In bicycle racing, a breakaway specialist is a rider who is specialized in attacking the race from the start in order to show off their sponsor and to try their luck in winning the stage without having to fight with the whole peloton at the finish line.

The French term for a breakaway specialist is baroudeur or adventurer, which comes from the Arabic, where its meaning is “dynamite”.

==Details==
Examples of such racers include Thomas De Gendt, Jens Voigt, Thomas Voeckler, Alessandro De Marchi, Tony Martin, Sylvain Chavanel, Sandy Casar, Pierrick Fédrigo, Luis León Sánchez, Jérémy Roy, Steve Cummings, Lilian Calmejane, Jacky Durand, and Ben Healy.

Cyclists who regularly participate in breaks are typically neither particularly fast climbers nor sprinters, and getting in a break offers their best chance of winning the stage or race.

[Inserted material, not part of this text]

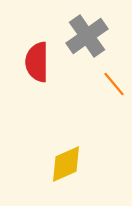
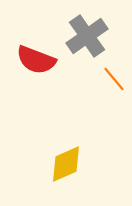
red semicircle: moved 1 px left, 2 px up; rotated 69 degrees counterclockwise
orange line: moved 5 px up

While many riders will occasionally take part in breaks, the most prominent breakaway specialists are known for the frequency of their attempts, the long distances they cover in small groups or even alone, and for the (relatively rare) wins which can gain them great prestige in the peloton and with fans. Voigt, however, claims that nine times out of ten breakaways fail.

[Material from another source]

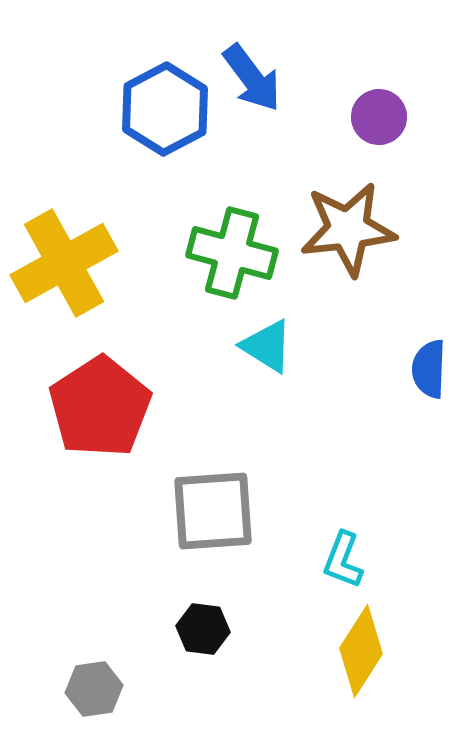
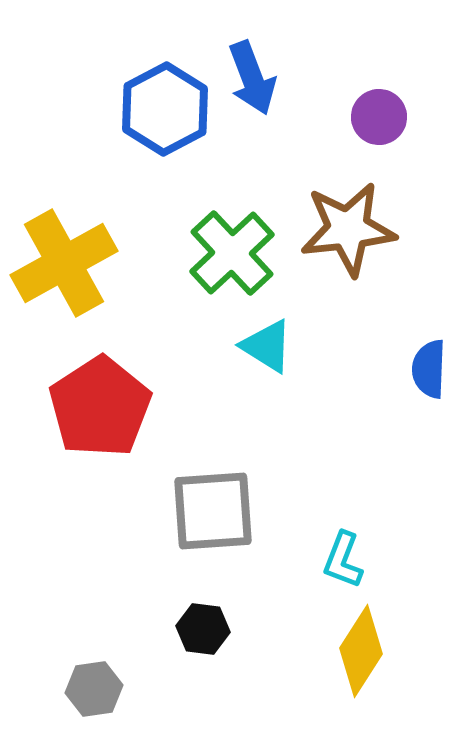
blue arrow: rotated 16 degrees clockwise
green cross: rotated 32 degrees clockwise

Robert Chapatte, a French ex-professional cyclist turned TV commentator, calculated that a speeding peloton takes 10 km to gain back one minute on a breakaway, though with advances in bike technology and rider fitness it’s now more like 90 seconds. This has since become known as Chapatte's Law.

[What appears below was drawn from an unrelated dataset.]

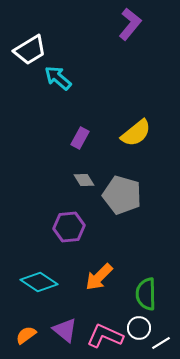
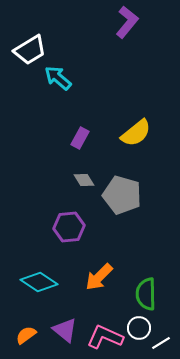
purple L-shape: moved 3 px left, 2 px up
pink L-shape: moved 1 px down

Chapatte held that the minute was precise. Anything less and the break would fail, as when Rolf Sørensen was caught a few hundred metres before the line when he held 56 seconds rather than a minute on the Gap stage of the Tour de France in 1996. Chapatte insisted too that a lone rider with a minute's lead had more chance than a group with a larger lead. While a lone rider would ride hard to the end, a group will ease up to gather breath for the sprint and to watch each other for surprise attacks. The law has suffered in modern times by committed chases organised by teams to get their sprinters to the front.

Gaining time in breakaways can also result in riders making unexpected challenges in the General classification. At the 2004 Tour de France, after escaping with five other riders during the fifth stage, Thomas Voeckler gained significant time against the peloton, and earned the yellow jersey (maillot jaune). Remarkably, he defended his jersey for ten days, even on stages not well-suited to his strengths. With the yellow jersey on his shoulders, and intense media attention all around him, Voeckler only rode stronger. He survived the dreaded climbs of the Pyrenees seconds ahead of Lance Armstrong. Voeckler finally surrendered the jersey to Armstrong on stage 15 in the French Alps. History repeated itself at the 2011 Tour de France, when in the ninth stage of the race, Voeckler led a breakaway, survived a collision caused by a media support car that injured two other riders, and crossed the line second, taking the overall time lead and therefore wearing the yellow jersey. He held on to the jersey daily from the beginning of Stage 10 onwards, carrying it through all the Pyrenean mountain stages and into the Alps, but he was unable to retain it at the end of Stage 19, the queen stage finishing at Alpe d'Huez. Voeckler finished in fourth place in the final general classification, 3 minutes and 20 seconds behind the winner, Cadel Evans. It was Voeckler's highest final general classification in the Tour, and the highest placing of any Frenchman in the Tour, at the time, since Christophe Moreau's fourth-place overall finish in 2000. Similarly, at the 2012 Giro d'Italia, Thomas De Gendt took a surprise win on the penultimate queen stage of the race, attacking the group of favourites over the top of the Mortirolo Pass with 57 km to go to the finish, bypassing an earlier breakaway group at the front of the race and crossing the finish line atop a 22 km climb on the Stelvio Pass in first place. The performance moved him from eighth to fourth in the general classification, placing him within striking distance of the podium. In the race's final time trial, De Gendt put in another strong performance, finishing fifth on the stage and taking third place overall.